Plan Supplement” means, collectively, the compilation of the Plan Supplement Documents, all of which are incorporated by reference into, and are an integral part of, the Plan, as all of the same may be amended, supplemented, or modified from time to time.

Released Parties” means collectively: (a) the Debtor; (b) the Reorganized Debtor; (c) the Debtor’s current and former officers, directors, and managers; (d) the Consenting Stakeholders; (e) the Unsecured Notes Indenture Trustee; and (f) with respect to each of the foregoing Entities in clauses (a) through (e), such Entity and its current and former Affiliates, and such Entities’ and their current and former Affiliates’ current and former directors, managers, officers, equity holders (regardless of whether such interests are held directly or indirectly), interest holders, predecessors, participants, successors, and assigns, subsidiaries, affiliates, managed accounts or funds, and each of their respective current and former equity holders, officers, directors, managers, principals, shareholders, members, management companies, fund advisors, employees, agents, advisory board members, financial advisors, partners, attorneys, accountants, investment bankers, underwriters of any securities issued by the Debtor, consultants, representatives, and other professionals; provided, that any Entity that would otherwise be a “Released Party” that votes to reject the Plan, objects to the Plan, or objects to or opts out of the Third-Party Release contained in the Plan, shall not be a “Released Party.”

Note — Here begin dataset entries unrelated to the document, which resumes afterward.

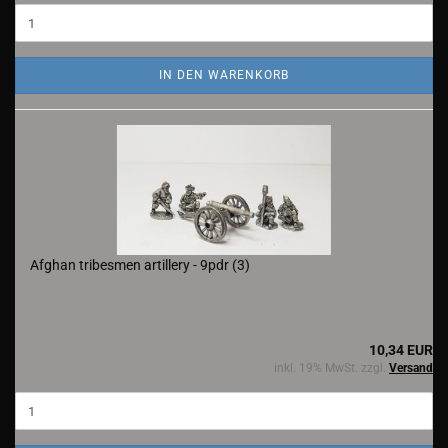
IN DEN WARENKORB
Afghan tribesmen artillery - 9pdr (3)
10,34 EUR
inkl. 19% MwSt. zzgl.
Versand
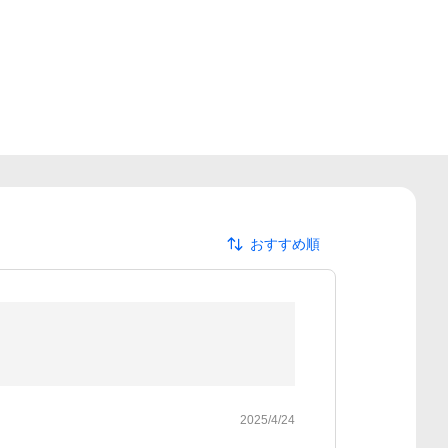
おすすめ順
2025/4/24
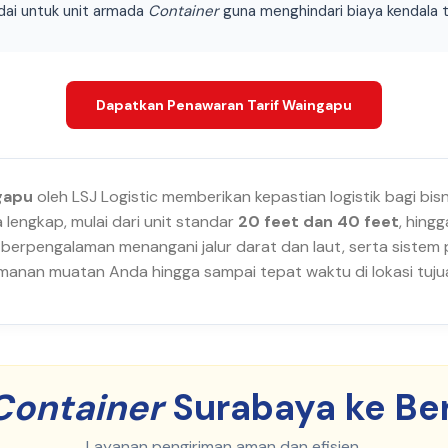
adai untuk unit armada
Container
guna menghindari biaya kendala t
Dapatkan Penawaran Tarif Waingapu
gapu
oleh LSJ Logistic memberikan kepastian logistik bagi bis
lengkap, mulai dari unit standar
20 feet dan 40 feet
, hing
 berpengalaman menangani jalur darat dan laut, serta siste
anan muatan Anda hingga sampai tepat waktu di lokasi tujua
Container
Surabaya ke Be
Layanan pengiriman aman dan efisien.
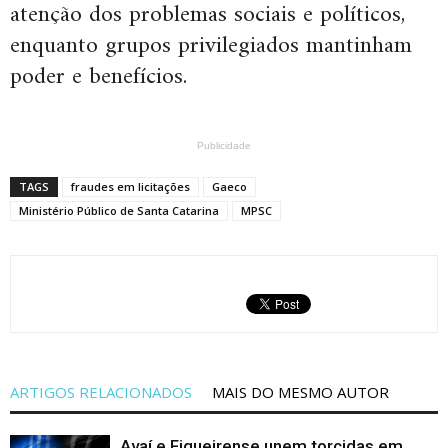
atenção dos problemas sociais e políticos,
enquanto grupos privilegiados mantinham
poder e benefícios.
Publicidade
TAGS
fraudes em licitações
Gaeco
Ministério Público de Santa Catarina
MPSC
ARTIGOS RELACIONADOS
MAIS DO MESMO AUTOR
Avaí e Figueirense unem torcidas em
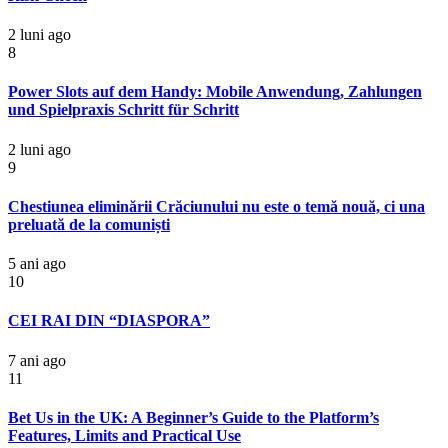
2 luni ago
8
Power Slots auf dem Handy: Mobile Anwendung, Zahlungen
und Spielpraxis Schritt für Schritt
2 luni ago
9
Chestiunea eliminării Crăciunului nu este o temă nouă, ci una
preluată de la comuniști
5 ani ago
10
CEI RAI DIN “DIASPORA”
7 ani ago
11
Bet Us in the UK: A Beginner’s Guide to the Platform’s
Features, Limits and Practical Use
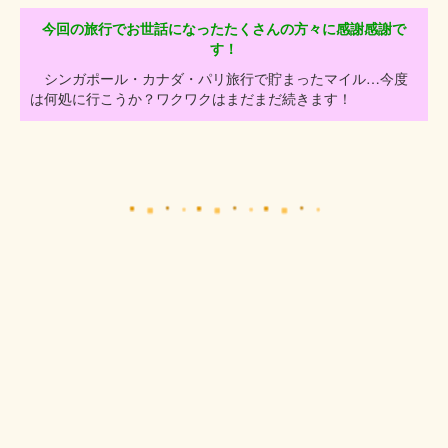
今回の旅行でお世話になったたくさんの方々に感謝感謝で
す！
シンガポール・カナダ・パリ旅行で貯まったマイル…今度
は何処に行こうか？ワクワクはまだまだ続きます！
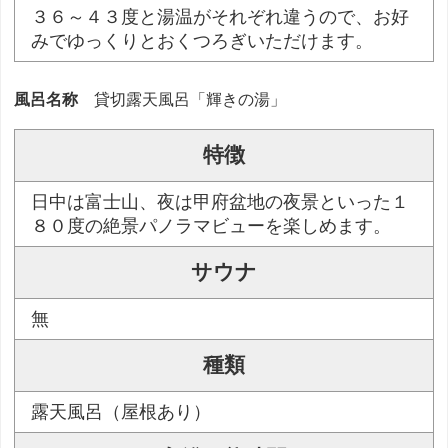
３６～４３度と湯温がそれぞれ違うので、お好
みでゆっくりとおくつろぎいただけます。
風呂名称
貸切露天風呂「輝きの湯」
特徴
日中は富士山、夜は甲府盆地の夜景といった１
８０度の絶景パノラマビューを楽しめます。
サウナ
無
種類
露天風呂（屋根あり）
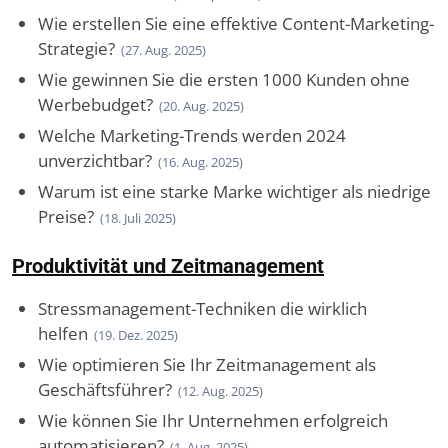
Wie erstellen Sie eine effektive Content-Marketing-
Strategie?
(27. Aug. 2025)
Wie gewinnen Sie die ersten 1000 Kunden ohne
Werbebudget?
(20. Aug. 2025)
Welche Marketing-Trends werden 2024
unverzichtbar?
(16. Aug. 2025)
Warum ist eine starke Marke wichtiger als niedrige
Preise?
(18. Juli 2025)
Produktivität und Zeitmanagement
Stressmanagement-Techniken die wirklich
helfen
(19. Dez. 2025)
Wie optimieren Sie Ihr Zeitmanagement als
Geschäftsführer?
(12. Aug. 2025)
Wie können Sie Ihr Unternehmen erfolgreich
automatisieren?
(1. Aug. 2025)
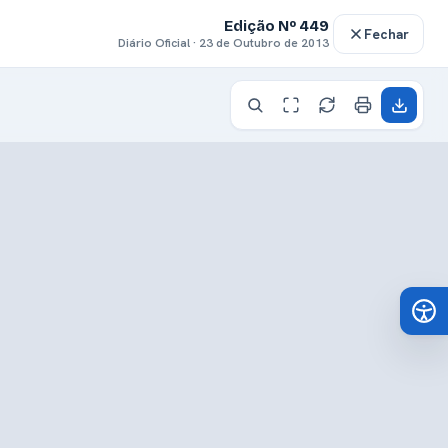
Edição Nº 449
Fechar
Diário Oficial · 23 de Outubro de 2013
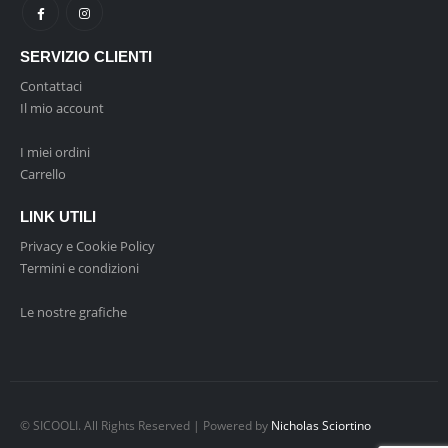
SERVIZIO CLIENTI
Contattaci
Il mio account
I miei ordini
Carrello
LINK UTILI
Privacy e Cookie Policy
Termini e condizioni
Le nostre grafiche
© SICOOLI. All Rights Reserved | Powered by
Nicholas Sciortino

Releasing Parties” means collectively: (a) the Released Parties; (b) all Holders of Claims and Equity Interests that vote to accept the Plan; (c) all Holders of Claims and Equity Interests that abstain from voting on the Plan and who do not affirmatively opt out of the releases provided by the Plan by checking the box on the applicable form indicating that they opt not to grant the releases provided in the Plan; (d) all Holders of Claims and Equity Interests that (i) vote to reject the Plan or (ii) are presumed to accept the Plan and who do not affirmatively opt out of the releases provided by the Plan by checking the box on the applicable form indicating that they opt not to grant the releases provided in the Plan in accordance with the procedures set forth in the Solicitation Procedures Order; and (e) with respect to the Debtor, the Reorganized Debtor, and each of the foregoing Entities in clauses (a) through (d), such Entity and its current and former Affiliates, and such Entities’ and their current and former Affiliates’ current and former directors, managers, officers, equity holders (regardless of whether such interests are held directly or indirectly), interest holders, predecessors, successors, and assigns, subsidiaries, affiliates, managed accounts or funds, and each of their respective current and former equity holders, officers, directors, managers, principals, shareholders, members, management companies, fund advisors, employees, agents, advisory board members, financial advisors, partners, attorneys, accountants, investment bankers, underwriters of any securities issued by the Debtor, consultants, representatives, and other professionals, each in their capacity as such collectively.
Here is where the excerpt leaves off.